[SUPPLIED INFORMATION Boundary: Start]
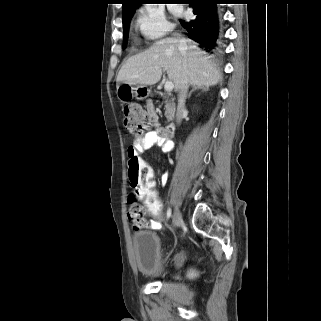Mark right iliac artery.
Returning a JSON list of instances; mask_svg holds the SVG:
<instances>
[{"label": "right iliac artery", "instance_id": "obj_1", "mask_svg": "<svg viewBox=\"0 0 321 321\" xmlns=\"http://www.w3.org/2000/svg\"><path fill=\"white\" fill-rule=\"evenodd\" d=\"M171 217V209H168L167 211V219H169Z\"/></svg>", "mask_w": 321, "mask_h": 321}]
</instances>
[SUPPLIED INFORMATION Boundary: End]
_REQUIRED WORK:_ In your copy, repeat the records above exactly and include no images.

_REPLY TO THE EXERCISE:_
Mark right iliac artery.
Returning a JSON list of instances; mask_svg holds the SVG:
<instances>
[{"label": "right iliac artery", "instance_id": "obj_1", "mask_svg": "<svg viewBox=\"0 0 321 321\" xmlns=\"http://www.w3.org/2000/svg\"><path fill=\"white\" fill-rule=\"evenodd\" d=\"M171 217V209H168L167 211V219H169Z\"/></svg>", "mask_w": 321, "mask_h": 321}]
</instances>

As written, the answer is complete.